Getting Started Using Phi-3-mini-4k-instruct-onnx for Text Generation with NLP Techniques

This post has been republished via RSS; it originally appeared at: Microsoft Tech Community - Latest Blogs - .

The Phi-3 mini models are AI models. The short context version Phi-3-mini-4k-instruct-onnx has a prompt length of 4k words, while the long context version can accept much longer prompts and produce longer output text.

In this tutorial, we will be using the short context version of the Phi-3 ONNX models ( Phi-3-mini-4k-instruct-onnx) and using the model available from Hugging Face.
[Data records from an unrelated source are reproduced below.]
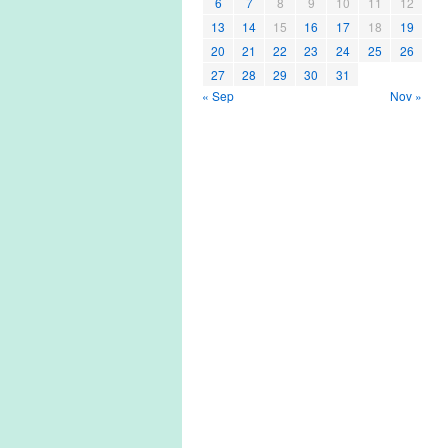
6
7
8
9
10
11
12
13
14
15
16
17
18
19
20
21
22
23
24
25
26
27
28
29
30
31
« Sep
Nov »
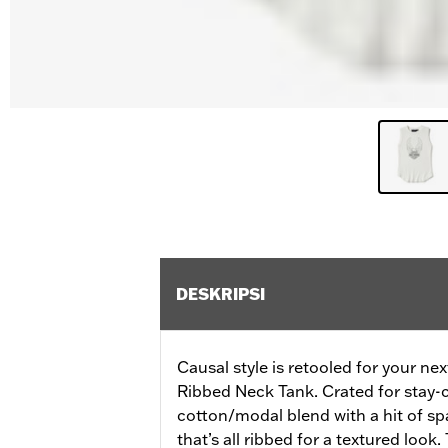
DESKRIPSI
Causal style is retooled for your n
Ribbed Neck Tank. Crated for stay-
cotton/modal blend with a hit of s
that’s all ribbed for a textured loo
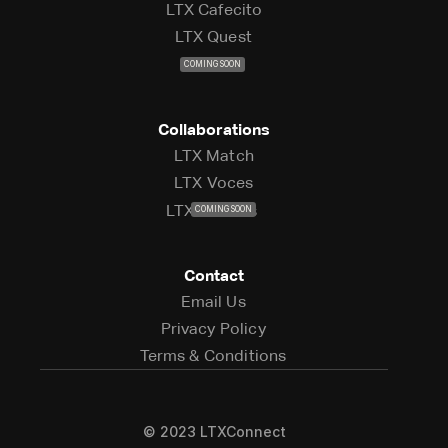
LTX Cafecito
LTX Cafecito
LTX Quest
LTX Quest
LTX Live
COMING SOON
LTX Live
Collaborations
LTX Match
LTX Match
LTX Voces
LTX Voces
LTX Studios
COMING SOON
LTX Studios
Contact
Email Us
Email Us
Privacy Policy
Privacy Policy
Terms & Conditions
Terms & Conditions
© 2023 LTXConnect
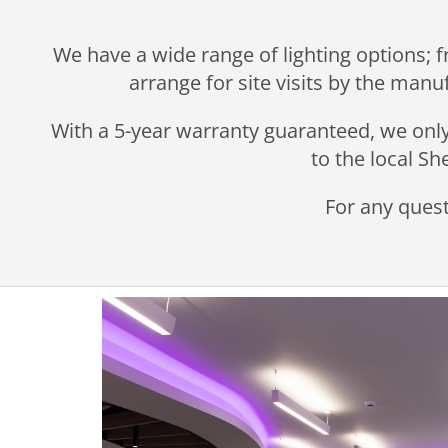
We have a wide range of lighting options; f
arrange for site visits by the manu
With a 5-year warranty guaranteed, we only 
to the local S
For any quest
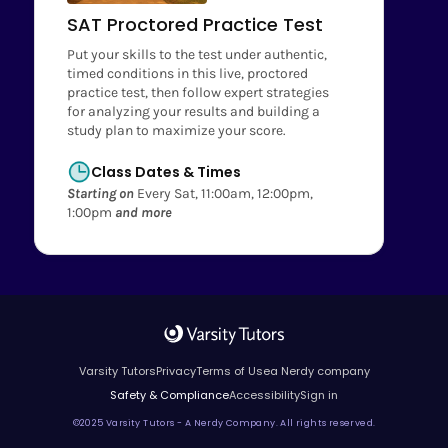
SAT Proctored Practice Test
Put your skills to the test under authentic,
timed conditions in this live, proctored
practice test, then follow expert strategies
for analyzing your results and building a
study plan to maximize your score.
Class Dates & Times
Starting on
Every Sat, 11:00am, 12:00pm,
1:00pm
and more
Varsity Tutors
Privacy
Terms of Use
a Nerdy company
Safety & Compliance
Accessibility
Sign in
©2025 Varsity Tutors - A Nerdy Company. All rights reserved.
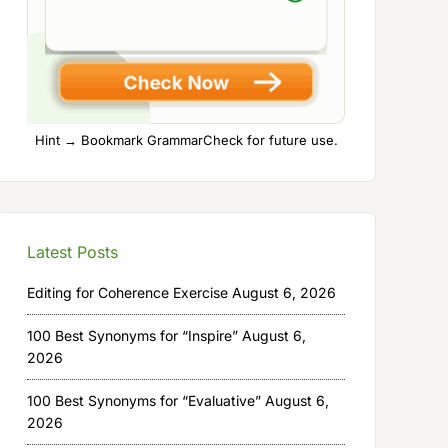
Hint → Bookmark GrammarCheck for future use.
Latest Posts
Editing for Coherence Exercise
August 6, 2026
100 Best Synonyms for “Inspire”
August 6,
2026
100 Best Synonyms for “Evaluative”
August 6,
2026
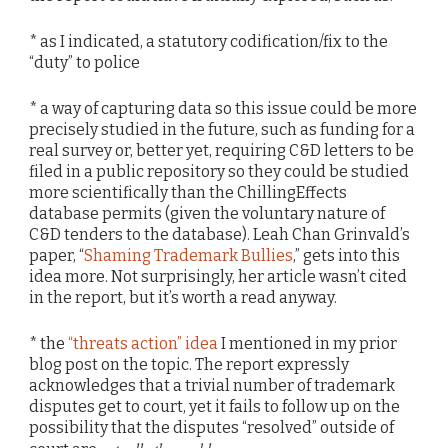
* as I indicated, a statutory codification/fix to the
“duty” to police
* a way of capturing data so this issue could be more
precisely studied in the future, such as funding for a
real survey or, better yet, requiring C&D letters to be
filed in a public repository so they could be studied
more scientifically than the ChillingEffects
database permits (given the voluntary nature of
C&D tenders to the database). Leah Chan Grinvald’s
paper, “
Shaming Trademark Bullies
,” gets into this
idea more. Not surprisingly, her article wasn’t cited
in the report, but it’s worth a read anyway.
* the
“threats action” idea
I mentioned in my prior
blog post on the topic. The report expressly
acknowledges that a trivial number of trademark
disputes get to court, yet it fails to follow up on the
possibility that the disputes “resolved” outside of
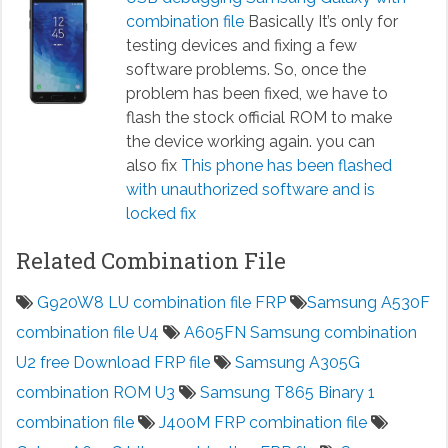
combination file
Basically It’s only for
testing devices and fixing a few
software problems. So, once the
problem has been fixed, we have to
flash the stock official ROM to make
the device working again. you can
also fix
This phone has been flashed
with unauthorized software and is
locked fix
Related Combination File
G920W8 LU combination file FRP
Samsung A530F
combination file U4
A605FN Samsung combination
U2 free Download FRP file
Samsung A305G
combination ROM U3
Samsung T865 Binary 1
combination file
J400M FRP combination file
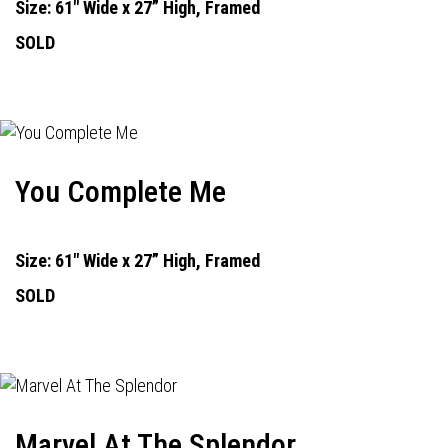
Size: 61" Wide x 27” High, Framed
SOLD
You Complete Me
Size: 61" Wide x 27” High, Framed
SOLD
Marvel At The Splendor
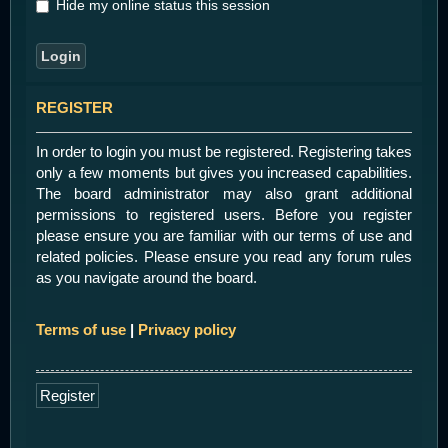
Hide my online status this session
REGISTER
In order to login you must be registered. Registering takes
only a few moments but gives you increased capabilities.
The board administrator may also grant additional
permissions to registered users. Before you register
please ensure you are familiar with our terms of use and
related policies. Please ensure you read any forum rules
as you navigate around the board.
Terms of use
|
Privacy policy
Register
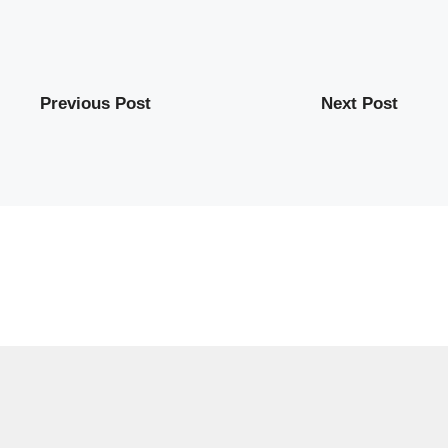
Previous Post
Next Post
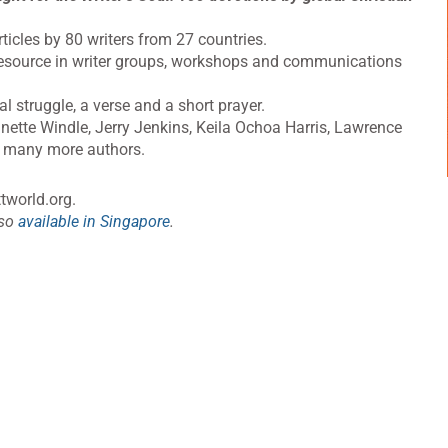
rticles by 80 writers from 27 countries.
a resource in writer groups, workshops and communications
al struggle, a verse and a short prayer.
nette Windle, Jerry Jenkins, Keila Ochoa Harris, Lawrence
 many more authors.
tworld.org
.
lso
available in Singapore
.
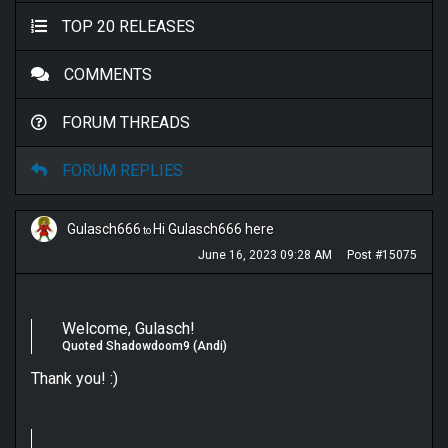
TOP 20 RELEASES
COMMENTS
FORUM THREADS
FORUM REPLIES
Gulasch666
Hi Gulasch666 here
to
June 16, 2023 09:28 AM
Post #15075
Welcome, Gulasch!
Quoted Shadowdoom9 (Andi)
Thank you! :)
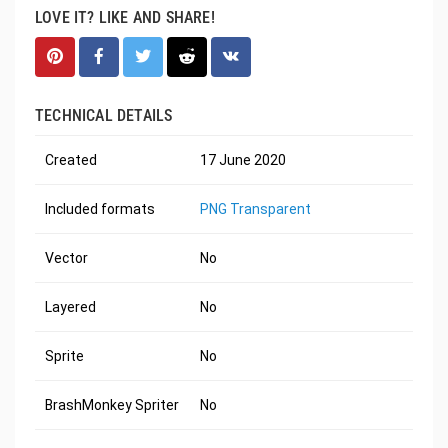
LOVE IT? LIKE AND SHARE!
TECHNICAL DETAILS
Created
17 June 2020
Included formats
PNG Transparent
Vector
No
Layered
No
Sprite
No
BrashMonkey Spriter
No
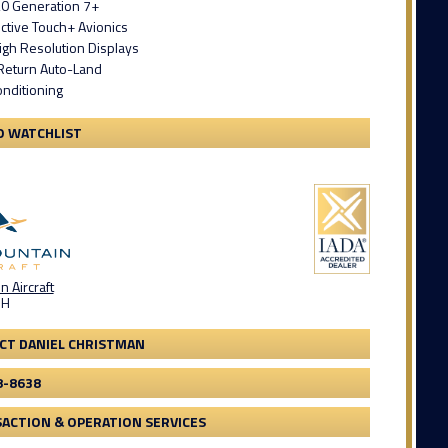
0 Generation 7+
ctive Touch+ Avionics
igh Resolution Displays
Return Auto-Land
onditioning
O WATCHLIST
 Aircraft
OH
CT DANIEL CHRISTMAN
8-8638
ACTION & OPERATION SERVICES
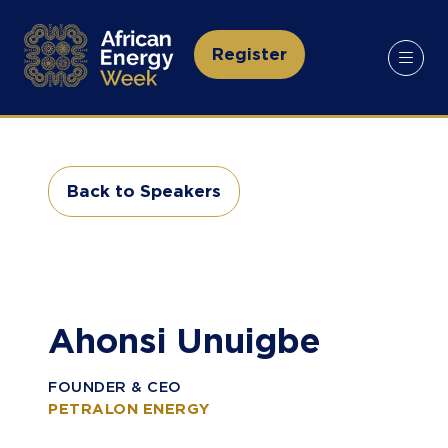
Register
(opens
in
a
new
tab)
Back to Speakers
(opens
in
a
new
tab)
Ahonsi Unuigbe
FOUNDER & CEO
PETRALON ENERGY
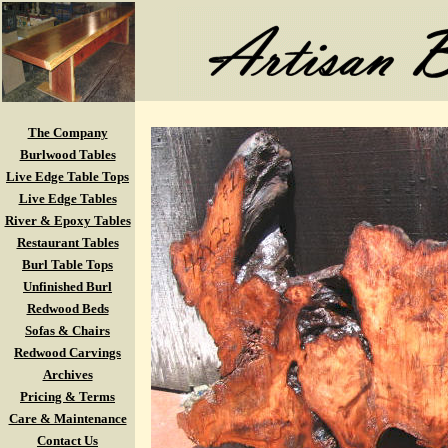
The Company
Burlwood Tables
Live Edge Table Tops
Live Edge Tables
River & Epoxy Tables
Restaurant Tables
Burl Table Tops
Unfinished Burl
Redwood Beds
Sofas & Chairs
Redwood Carvings
Archives
Pricing & Terms
Care & Maintenance
Contact Us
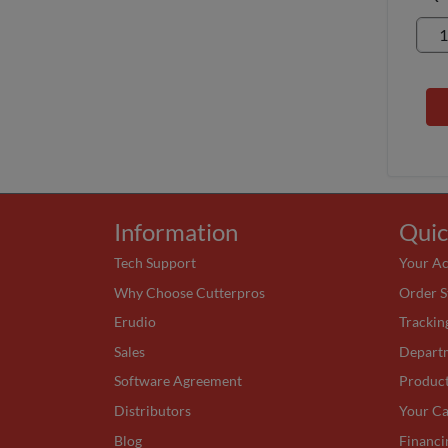
Information
Quic
Tech Support
Your A
Why Choose Cutterpros
Order S
Erudio
Trackin
Sales
Depart
Software Agreement
Produc
Distributors
Your Ca
Blog
Financi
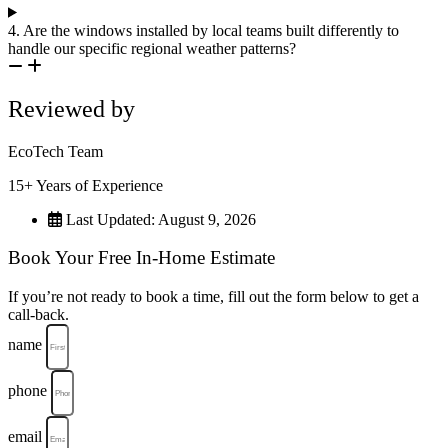
4. Are the windows installed by local teams built differently to
handle our specific regional weather patterns?
Reviewed by
EcoTech Team
15+ Years of Experience
Last Updated: August 9, 2026
Book Your Free In-Home Estimate
If you’re not ready to book a time, fill out the form below to get a
call-back.
name
phone
email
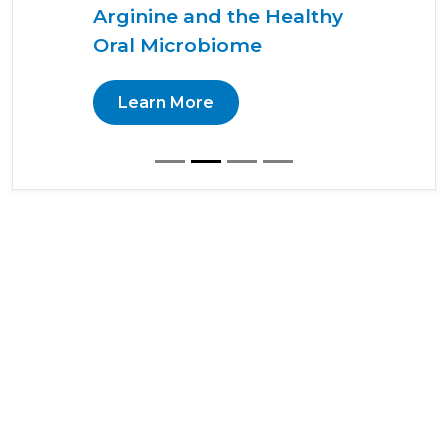
Arginine and the Healthy
Oral Microbiome
Learn More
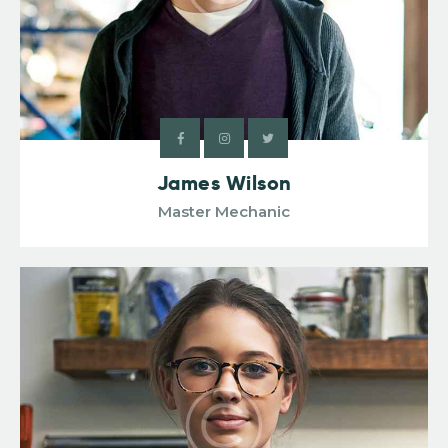
James Wilson
Master Mechanic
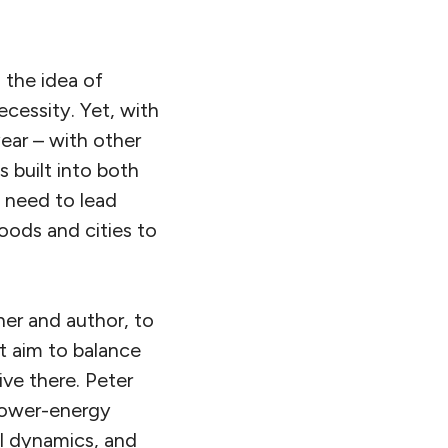
 the idea of
cessity. Yet, with
ear – with other
 built into both
y need to lead
oods and cities to
her and author, to
 aim to balance
ve there. Peter
 lower-energy
al dynamics, and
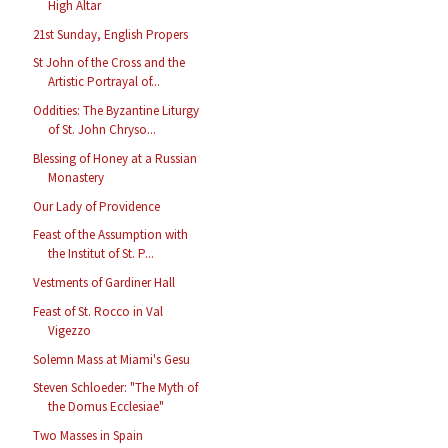
High Altar
21st Sunday, English Propers
St John of the Cross and the
Artistic Portrayal of...
Oddities: The Byzantine Liturgy
of St. John Chryso...
Blessing of Honey at a Russian
Monastery
Our Lady of Providence
Feast of the Assumption with
the Institut of St. P...
Vestments of Gardiner Hall
Feast of St. Rocco in Val
Vigezzo
Solemn Mass at Miami's Gesu
Steven Schloeder: "The Myth of
the Domus Ecclesiae"
Two Masses in Spain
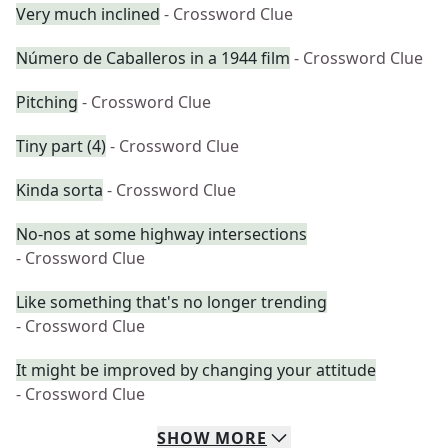
Very much inclined
- Crossword Clue
Número de Caballeros in a 1944 film
- Crossword Clue
Pitching
- Crossword Clue
Tiny part (4)
- Crossword Clue
Kinda sorta
- Crossword Clue
No-nos at some highway intersections
- Crossword Clue
Like something that's no longer trending
- Crossword Clue
It might be improved by changing your attitude
- Crossword Clue
SHOW
MORE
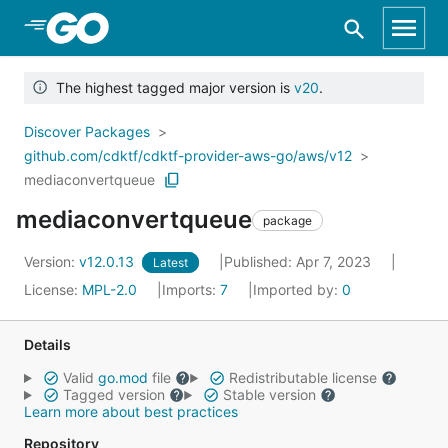
Skip to Main Content
The highest tagged major version is
v20
.
Discover Packages
github.com/cdktf/cdktf-provider-aws-go/aws/v12
mediaconvertqueue
mediaconvertqueue
package
Version:
v12.0.13
Published: Apr 7, 2023
Latest
License:
MPL-2.0
Imports:
7
Imported by:
0
Details
Valid
go.mod
file
Redistributable license
Tagged version
Stable version
Learn more about best practices
Repository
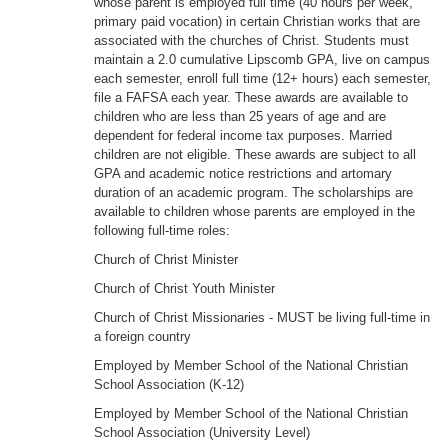
whose parent is employed full time (40 hours per week,
primary paid vocation) in certain Christian works that are
associated with the churches of Christ. Students must
maintain a 2.0 cumulative Lipscomb GPA, live on campus
each semester, enroll full time (12+ hours) each semester,
file a FAFSA each year. These awards are available to
children who are less than 25 years of age and are
dependent for federal income tax purposes. Married
children are not eligible. These awards are subject to all
GPA and academic notice restrictions and artomary
duration of an academic program. The scholarships are
available to children whose parents are employed in the
following full-time roles:
Church of Christ Minister
Church of Christ Youth Minister
Church of Christ Missionaries - MUST be living full-time in
a foreign country
Employed by Member School of the National Christian
School Association (K-12)
Employed by Member School of the National Christian
School Association (University Level)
Before we begin, it is important to install the git large file system extension and the Hugging Face CLI. These tools are necessary for downloading the ONNX models. Additionally, we will focus this tutorial on using the CPU to run the models. If you have a GPU, you can use DirectML or NVIDIA CUDA GPU setups for optimal performance depending on your operating system.

Setting up your Python Environment

Navigate to your project directory using the cd command.
For example:

cd path/to/your/project

Create a new virtual environment by running the following command:

python -m venv .venv

This will create a .venv directory in your project folder, containing an isolated Python environment.

Activate the virtual environment

On Windows:

.venv\Scripts\activate

On macOS/Linux:

source .venv/bin/activate

You’ll see the virtual environment name in your command prompt (e.g., (venv)). Now you can install Python packages specific to your project without affecting the global Python installation.
Remember to replace <virtual-environment-name> with your preferred name for the virtual environment.

Run Phi-3-mini-4k-instruct-onnx model on CPU or GPU with DirectML or NvidiaCuda

Prerquesties: Install Git Large File System Support

For Windows
First you install some prerequsities
Use the winget tool to install and manage applications | Microsoft Learn

After App Installer is installed, you can run winget by typing 'winget' from a Command Prompt.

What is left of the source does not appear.